QuantEcon / book-dp1-public-companion

Dynamic Programming Volume 1
https://quantecon.github.io/book-dp1-public-companion/
BSD 3-Clause "New" or "Revised" License
109 stars 23 forks source link

Shift some Julia code to the GPU #6

Open jstac opened 1 year ago

jstac commented 1 year ago

How does shifting some of the Julia code to the GPU affect timing?

It would be interesting to experiment with putting at least some Julia code on the GPU and testing speed and relative timing of algorithms. While Julia does not have JAX, it's still possible to put array operations on the GPU and have them run efficiently.

See, for example, https://cuda.juliagpu.org/stable/usage/array/

A suggested sequence of steps is

  1. Add a new version of https://github.com/QuantEcon/book-dp1/blob/main/source_code_jl/finite_lq.jl that is all based on array processing operations, similar to https://github.com/QuantEcon/cbc_workshops/blob/main/day_4/investment_jax.ipynb (which is the same model in JAX).
  2. After checking that 1 produces the right results, modify the array operations to execute on the GPU via https://cuda.juliagpu.org/stable/usage/array/ or similar
  3. Test it on Colab via https://colab.research.google.com/github/ageron/julia_notebooks/blob/master/Julia_Colab_Notebook_Template.ipynb or similar

Another alternative is to add a new version of https://github.com/QuantEcon/book-dp1/blob/main/source_code_jl/finite_lq.jl that uses loops rather than arrays and manually parallelize these loops on the GPU using techniques discussed in https://cuda.juliagpu.org/stable/tutorials/introduction/.

jstac commented 1 year ago

@Smit-create , I have assigned you to this only if you are interested.

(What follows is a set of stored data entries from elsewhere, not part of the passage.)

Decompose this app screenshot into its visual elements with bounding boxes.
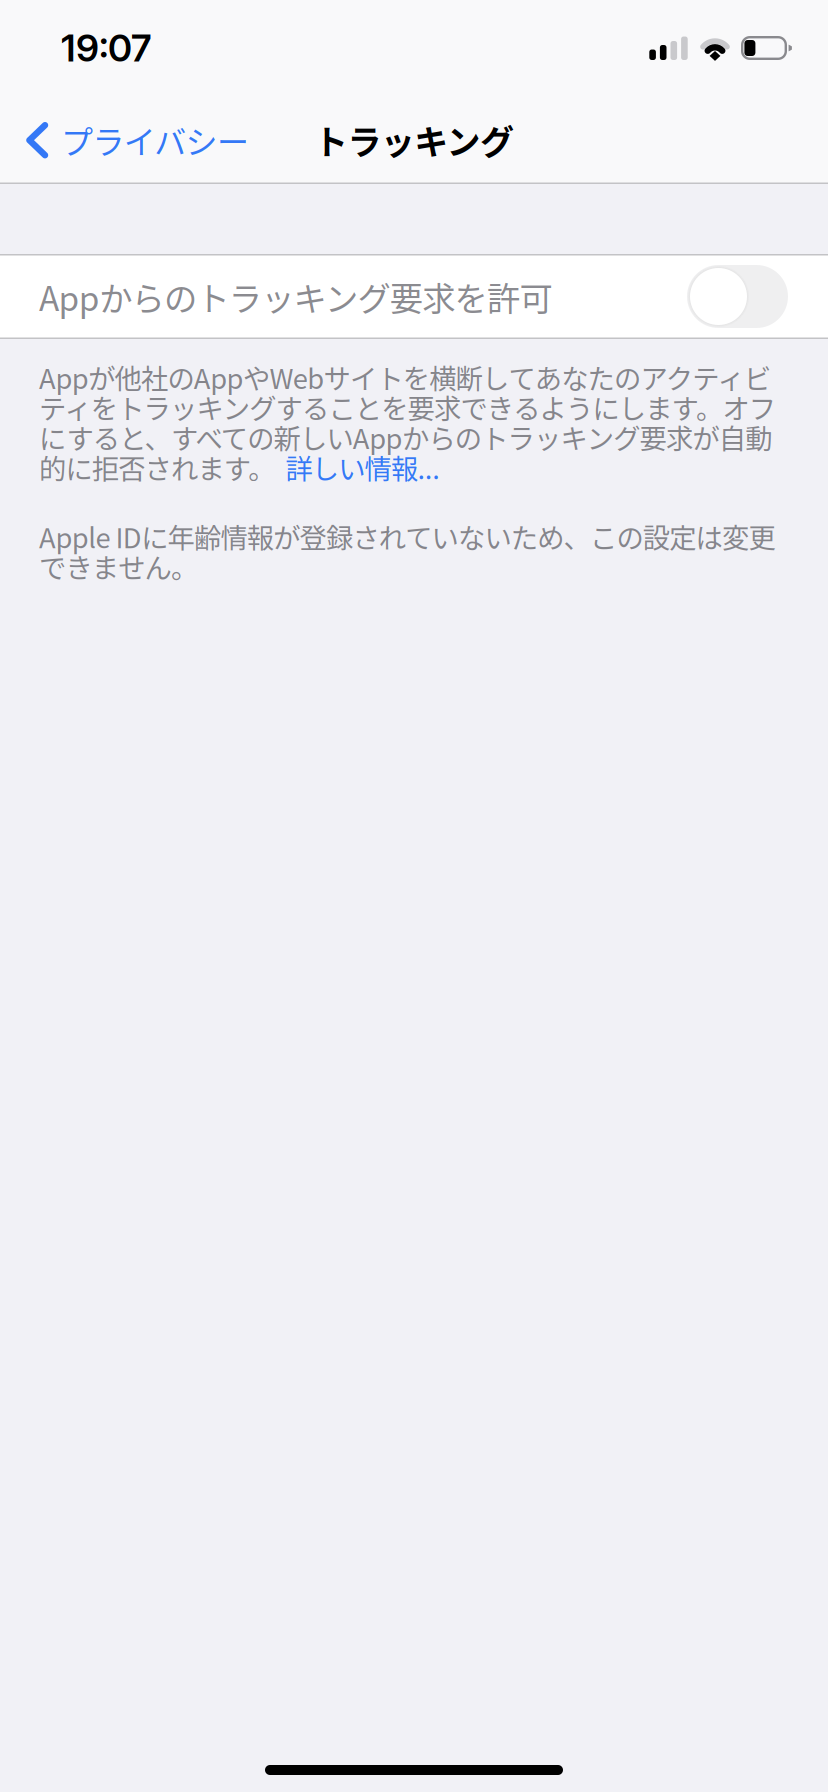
staticText: Appからのトラッキング要求を許可 — [39, 272, 552, 321]
staticText: トラッキング — [314, 115, 514, 165]
staticText: Appが他社のAppやWebサイトを横断してあなたのアクティビティをトラッキング… — [39, 362, 776, 482]
staticText: プライバシー — [61, 117, 249, 163]
staticText: Apple IDに年齢情報が登録されていないため、この設定は変更できません。 — [39, 521, 775, 582]
staticText: 19:07 — [61, 25, 151, 71]
button[interactable]: Appからのトラッキング要求を許可 — [0, 254, 828, 339]
button[interactable]: プライバシー — [0, 96, 265, 184]
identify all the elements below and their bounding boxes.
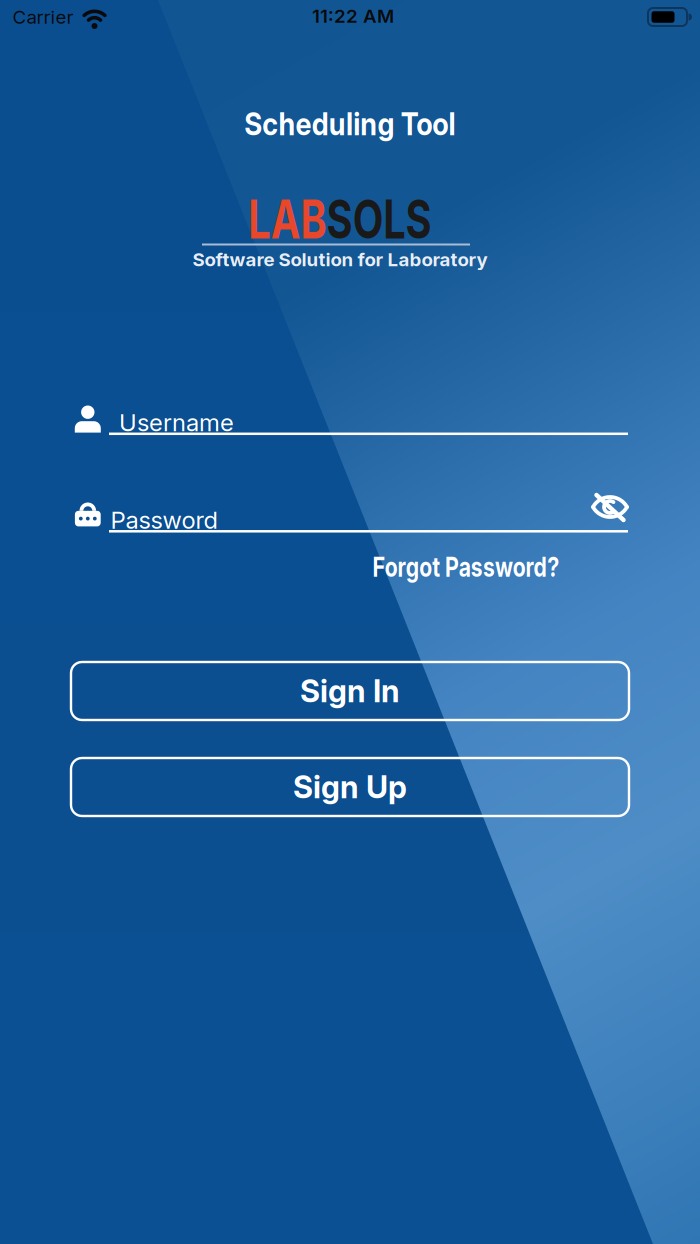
staticText: Carrier — [12, 6, 74, 28]
button[interactable] — [590, 490, 630, 524]
staticText: SOLS — [322, 188, 463, 250]
staticText: Software Solution for Laboratory — [192, 248, 488, 270]
staticText: 11:22 AM — [312, 5, 394, 27]
staticText: Forgot Password? — [350, 551, 582, 583]
staticText: Username — [119, 408, 234, 437]
staticText: Scheduling Tool — [232, 106, 468, 142]
staticText: Sign Up — [293, 769, 407, 805]
button[interactable]: Sign In — [71, 662, 629, 720]
button[interactable]: Password — [109, 496, 628, 552]
staticText: Sign In — [300, 673, 400, 709]
button[interactable]: Username — [109, 398, 628, 454]
button[interactable]: Sign Up — [71, 758, 629, 816]
staticText: LAB — [217, 188, 322, 250]
staticText: Password — [110, 506, 218, 534]
button[interactable]: Forgot Password? — [350, 551, 582, 583]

It's quite challenging and not your preferred language.

One reason I think this experiment should be carried out is the relative timings in, say Fig 6.9 and the surrounding discussion will change when the computations are on the GPU. With Python / JAX, I found that HPI becomes be fastest alternativel.

Smit-create commented 1 year ago

@jstac Thanks! I will have a look into this soon and try out this experiment.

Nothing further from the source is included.